Honoring Equal-Rights Advocates by Undertaking Health Disparities
Every February, in honor of Black History Month, we are blanketed with stories of heroism and reminded of the arduous times Americans have gone through to make positive changes for the future.
Though celebrations have been held nationwide to commemorate our nation’s milestones, simultaneous government budget cuts to critical cancer screenings threaten to impact the health and lives of African Americans and other minorities.
As reported in a great Huffington Post article authored by business reporter Janelle Ross, Blacks and Latinas made up less than 30 percent of the nation’s 2011 population. These groups also made up almost half of the country’s uninsured population.
It is imperative that healthcare communicators effectively publicize methods for closing healthcare gaps for minorities. Even more importantly is ensuring messages reach the intended audience(s).
Below are examples of methods to do this for today’s societal leaders and healthcare crusaders.
Empower the Audience
Similarly stated by the inspiring Phill Wilson, president and CEO of the Black AIDS Institute and one of my favorite physicians, Dr. Hilda Hutcherson, it is essential that support systems be infused into healthcare campaigns.

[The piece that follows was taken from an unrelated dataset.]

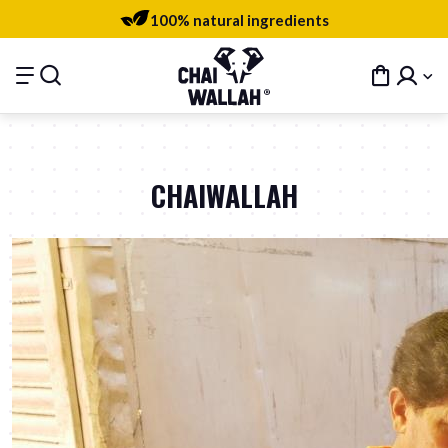
100% natural ingredients
CHAIWALLAH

- It is not enough to say a message and state where individuals can get more information. It is about providing tools that empower. I’m proud that a client of mine, the Cancer Support Community, is doing this through a new program focusing on improving physician-patient communications.
Pursue Partnerships that Overcome Cultural Barriers
Look at social science studies and conduct your own research to identify groups that can disseminate health information into the “right hands.”
- When doing local outreach, think creatively. It may not be a disease-focused organization, but instead, a nontraditional partner, like a hair salon that can get the information to your audience (check out this cool case study). On a national level, interview some advocate organizations to identify education gaps and brainstorm how these can be filled.
Deliver the Data that Resonates
Assemble quantitative and qualitative data that has enough of the population at hand (don’t have a survey that only includes 30 minority participants and try to use it) and addresses the problem to help state your objective.
- Here’s an example: According to the Centers for Disease Control and Prevention, a patient’s self-assessment of health is a reliable indicator of health and well-being. When asked about health status, minorities are MORE likely than whites to characterize their health status as fair. (Issue to be addressed – education about what healthy means).